2009-02-04 Thread Dean McNamee

Hey Evan,

I apologize for missing this discussion, I'm sure that I'm not seeing
the entire picture and the pros of this argument.  I mentioned before
that I'm in support of utf-8 everywhere we can get it.

We are obviously going to have platform specific code for the UI
(win32 / cocoa/objective-c / gtk), and it makes sense to use the
native UI string type there.  However, I think it should be possible
for all "non-platform" common code and interfaces to be in utf-8, and
I feel like this would be a more logical design and equivalent
performance.

I just wanted to point out a few concerns I have with using string16 in general.

- Another string type.
It's already a bit confusing with WebKit strings, StringPiece,
std::string, std::wstring, and string16.  I feel like making the UI be
string16 is going to prevent us from every really pushing one string
encoding everywhere.

- WebKit strings are not an argument for string16
We don't have to interact with WebKit from the UI, and we have a very
nice interface there forced onto us by the IPC.  So I don't think
WebKit using utf-16 is an argument for our UI code.  WebKit's use of
utf-16 is forced by the JavaScript standard.
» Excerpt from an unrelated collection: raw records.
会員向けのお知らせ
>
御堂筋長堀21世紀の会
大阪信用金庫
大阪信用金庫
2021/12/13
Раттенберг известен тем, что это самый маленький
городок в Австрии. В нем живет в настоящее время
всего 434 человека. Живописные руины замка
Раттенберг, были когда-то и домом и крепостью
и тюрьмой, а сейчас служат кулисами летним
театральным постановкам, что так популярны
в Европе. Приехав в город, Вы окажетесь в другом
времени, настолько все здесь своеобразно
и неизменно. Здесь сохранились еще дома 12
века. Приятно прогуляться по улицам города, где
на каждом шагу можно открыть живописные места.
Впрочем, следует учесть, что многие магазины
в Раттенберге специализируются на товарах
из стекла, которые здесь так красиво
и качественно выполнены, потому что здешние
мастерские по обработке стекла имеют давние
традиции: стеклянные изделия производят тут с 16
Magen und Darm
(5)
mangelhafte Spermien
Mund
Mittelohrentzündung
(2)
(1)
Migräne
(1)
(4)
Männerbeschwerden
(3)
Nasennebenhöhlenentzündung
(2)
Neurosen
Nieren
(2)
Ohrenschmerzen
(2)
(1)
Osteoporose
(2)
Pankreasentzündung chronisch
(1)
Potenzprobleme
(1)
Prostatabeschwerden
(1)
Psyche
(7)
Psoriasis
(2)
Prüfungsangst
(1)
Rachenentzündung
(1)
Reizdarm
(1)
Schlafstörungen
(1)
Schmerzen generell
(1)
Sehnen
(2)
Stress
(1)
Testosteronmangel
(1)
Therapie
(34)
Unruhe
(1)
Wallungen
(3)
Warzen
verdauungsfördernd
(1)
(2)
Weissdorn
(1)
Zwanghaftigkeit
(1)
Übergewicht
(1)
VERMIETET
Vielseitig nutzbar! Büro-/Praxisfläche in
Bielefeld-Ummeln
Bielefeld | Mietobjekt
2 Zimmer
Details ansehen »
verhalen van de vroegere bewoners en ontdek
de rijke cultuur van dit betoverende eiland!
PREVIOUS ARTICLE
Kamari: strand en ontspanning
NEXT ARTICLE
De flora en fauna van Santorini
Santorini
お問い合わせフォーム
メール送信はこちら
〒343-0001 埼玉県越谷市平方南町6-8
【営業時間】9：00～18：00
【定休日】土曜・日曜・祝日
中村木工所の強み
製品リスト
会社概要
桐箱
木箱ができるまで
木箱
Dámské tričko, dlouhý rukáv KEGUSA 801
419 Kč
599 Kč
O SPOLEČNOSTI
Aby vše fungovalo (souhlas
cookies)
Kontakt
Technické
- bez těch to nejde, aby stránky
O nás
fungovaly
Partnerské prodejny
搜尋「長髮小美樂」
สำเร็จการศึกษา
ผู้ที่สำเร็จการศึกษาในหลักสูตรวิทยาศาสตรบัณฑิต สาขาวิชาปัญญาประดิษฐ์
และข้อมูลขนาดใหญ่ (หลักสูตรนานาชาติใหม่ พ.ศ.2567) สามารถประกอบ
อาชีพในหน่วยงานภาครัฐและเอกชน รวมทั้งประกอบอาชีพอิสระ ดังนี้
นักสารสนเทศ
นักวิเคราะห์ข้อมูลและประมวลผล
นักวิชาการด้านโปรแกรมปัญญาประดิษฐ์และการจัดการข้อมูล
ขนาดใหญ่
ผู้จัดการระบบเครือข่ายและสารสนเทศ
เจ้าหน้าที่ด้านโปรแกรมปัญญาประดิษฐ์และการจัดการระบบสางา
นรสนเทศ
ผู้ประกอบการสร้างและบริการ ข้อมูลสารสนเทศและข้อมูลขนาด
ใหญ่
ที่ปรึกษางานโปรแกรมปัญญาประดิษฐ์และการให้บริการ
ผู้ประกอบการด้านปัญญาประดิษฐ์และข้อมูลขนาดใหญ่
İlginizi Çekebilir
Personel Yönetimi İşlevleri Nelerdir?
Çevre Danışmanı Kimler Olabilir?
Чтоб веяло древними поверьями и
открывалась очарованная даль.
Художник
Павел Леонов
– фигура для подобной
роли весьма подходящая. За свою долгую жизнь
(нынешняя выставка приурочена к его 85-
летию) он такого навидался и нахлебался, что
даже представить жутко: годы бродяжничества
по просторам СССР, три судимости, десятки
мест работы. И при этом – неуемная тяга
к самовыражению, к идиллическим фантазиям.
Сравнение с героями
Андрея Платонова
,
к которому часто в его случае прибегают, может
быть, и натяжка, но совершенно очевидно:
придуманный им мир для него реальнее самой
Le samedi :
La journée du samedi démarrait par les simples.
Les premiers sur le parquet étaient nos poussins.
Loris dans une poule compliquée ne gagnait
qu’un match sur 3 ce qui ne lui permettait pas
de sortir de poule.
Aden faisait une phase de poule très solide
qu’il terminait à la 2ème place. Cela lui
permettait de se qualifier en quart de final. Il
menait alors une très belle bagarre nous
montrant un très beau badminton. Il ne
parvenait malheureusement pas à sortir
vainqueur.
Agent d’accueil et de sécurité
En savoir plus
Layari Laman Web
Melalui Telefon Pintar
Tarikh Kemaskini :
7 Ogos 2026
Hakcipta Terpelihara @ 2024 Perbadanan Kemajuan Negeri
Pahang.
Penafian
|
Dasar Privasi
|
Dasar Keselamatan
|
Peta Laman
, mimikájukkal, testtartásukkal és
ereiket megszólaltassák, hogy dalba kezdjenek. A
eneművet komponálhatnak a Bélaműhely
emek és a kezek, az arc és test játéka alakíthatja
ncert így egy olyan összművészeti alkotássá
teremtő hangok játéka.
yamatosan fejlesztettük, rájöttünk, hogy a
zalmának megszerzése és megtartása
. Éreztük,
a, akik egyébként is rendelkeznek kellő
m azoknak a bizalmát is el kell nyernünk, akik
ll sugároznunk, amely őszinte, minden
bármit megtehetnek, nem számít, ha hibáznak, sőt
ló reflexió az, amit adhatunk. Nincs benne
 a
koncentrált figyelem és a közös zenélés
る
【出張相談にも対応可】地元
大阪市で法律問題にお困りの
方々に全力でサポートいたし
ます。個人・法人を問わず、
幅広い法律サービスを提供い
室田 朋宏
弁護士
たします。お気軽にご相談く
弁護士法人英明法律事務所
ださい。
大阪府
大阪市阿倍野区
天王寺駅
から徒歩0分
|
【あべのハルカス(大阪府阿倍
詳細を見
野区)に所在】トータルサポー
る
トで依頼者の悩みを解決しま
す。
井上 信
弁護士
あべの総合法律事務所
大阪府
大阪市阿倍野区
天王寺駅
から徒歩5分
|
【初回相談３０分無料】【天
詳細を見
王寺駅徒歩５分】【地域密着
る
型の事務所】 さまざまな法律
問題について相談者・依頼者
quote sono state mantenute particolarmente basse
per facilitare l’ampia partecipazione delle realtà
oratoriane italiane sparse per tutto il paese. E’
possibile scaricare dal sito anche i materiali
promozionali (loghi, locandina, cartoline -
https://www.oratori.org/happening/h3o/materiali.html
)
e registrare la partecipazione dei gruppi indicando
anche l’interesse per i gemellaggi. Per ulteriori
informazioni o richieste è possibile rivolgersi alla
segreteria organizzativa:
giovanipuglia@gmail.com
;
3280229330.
- std::wstring == std::string, only on Windows
I think this will cause some confusion and likely a few bugs, where
strings are improperly converted/confused between the two.

- You can't have string16 literals on Mac / Linux.
On Windows, L"foo" will be a 16-bit string, making it fine as a
std::wstring or string16.  On Mac and Linux these will be 32-bit,
unless we compile with -fshort-wchar, but I'm not sure that's a good
idea.  This means any string literals will need to be stored in
another encoding (ascii, utf-8, wchar_t), and then converted to
UTF-16.  This isn't so strange until you think of what will happen on
Linux, when we have utf-8 -> utf-16 -> utf-8 -> gtk.

- We don't have good library functions for string16
We have a lot of great things in string_util, and most operate on
std::string / ascii / utf8 / std::wstring.  We would need to add
string16 versions for all of these (at least it would be really nice
to be able to use them).

- Memory / speed
You pointed out originally this isn't a big deal, and that we don't
have many UI strings.  (This will later be my argument for why paying
a utf-8 -> native conversion isn't a problem).  utf-8 is a more
concise memory encoding, meaning for very commonly ASCII cases we save
a byte, and for unicode cases, it's probably the same, the utf-8
encoding would probably only take 2 bytes.  This also makes a
difference in performance, since memory is a bottle neck, and you have
to deal with less of it.  Probably not really worth evaluating in this
setting, but I just wanted to point out that I feel like utf-8 is the
superior encoding here.

I'm definitely looking forward to the other side of the picture, and
why using string16 will make our UI code simpler on Mac and Linux.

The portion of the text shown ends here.